That does seem worth looking at and there's probably ideas worth stealing from biology. I'm not sure you can call that a robustly aligned system that's getting bootstrapped though. Existing in a society of (roughly) peers and the lack of a huge power disparity between any given person and the rest of humans is anologous to the AGI that can't take over the world yet. Humans that aquire significant power do not seem aligned wrt what a typical person would profess to and outwardly seem to care about.
I think your point still mostly follows despite that; even when humans can be deceptive and power seeking, there's an astounding amount of regularity in what we end up caring about.
WRT non-manipulation, I don't suppose there's an easy way to have the AI track how much potentially manipulative influence it's "supposed to have" in the context and avoid exercising more than that influence?

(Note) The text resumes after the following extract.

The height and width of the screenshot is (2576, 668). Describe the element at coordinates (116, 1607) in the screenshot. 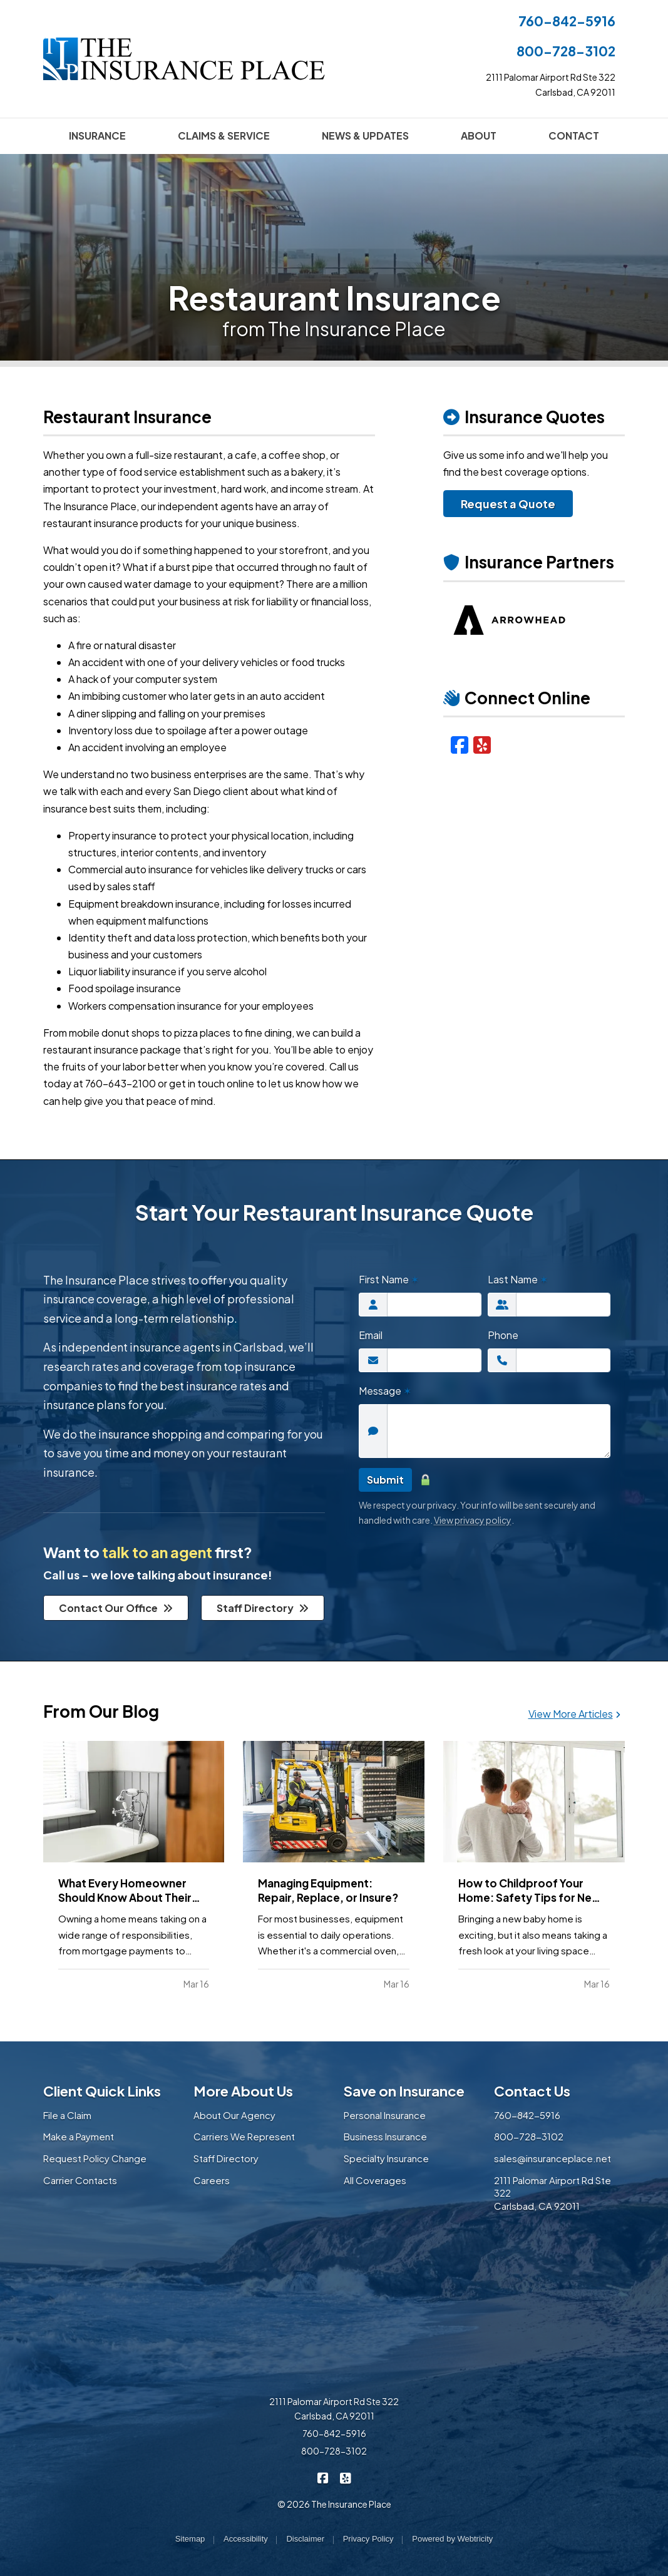 I see `Contact Our Office` at that location.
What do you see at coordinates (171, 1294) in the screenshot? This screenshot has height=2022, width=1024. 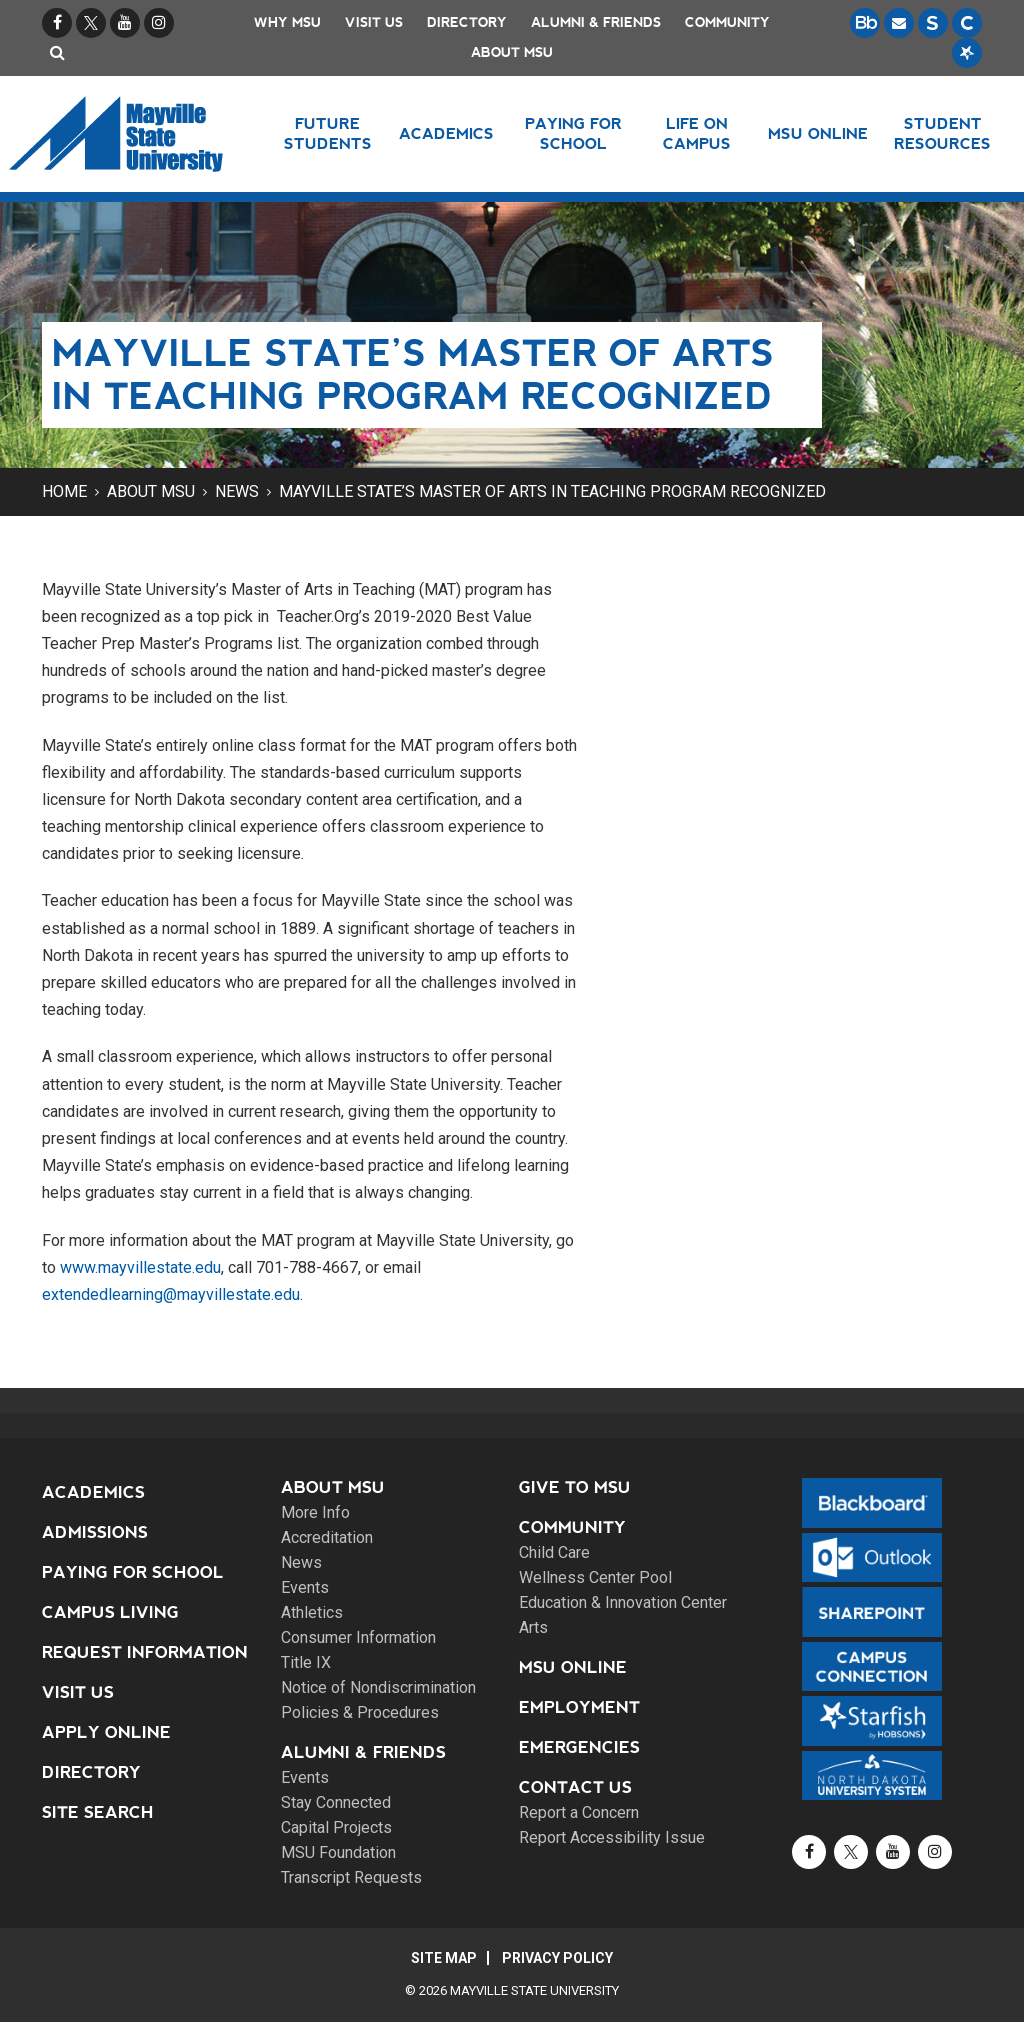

Or possibly better, compare simple implementations of the principle's instructions, and penalize interpretations with large/unusual influence on the principle's values. Preferably without prejudicing interventions straightforwardly protecting the principle's safety and communication channels.
Principle should, for example, be able to ask the AI to "teach them about philosophy", without it either going out of it's way to ensure Principle doesn't change their mind about anything as a result of the instruction, nor unduly influencing them with subtly chosen explanations or framing. The AI should exercise an "ordinary" amount of influence typical of the ways AI could go about implementing the instruction.
Presumably there's a distribution around how manipulative/anti-manipulative(value-preserving) any given implementation of the instruction is, and we may want AI to prefer central implementations rather than extremely value-preserving ones.
Ideally AI should also worry that it's contemplating exercising more or less influence than desired, and clarify that as it would any other aspect of the task.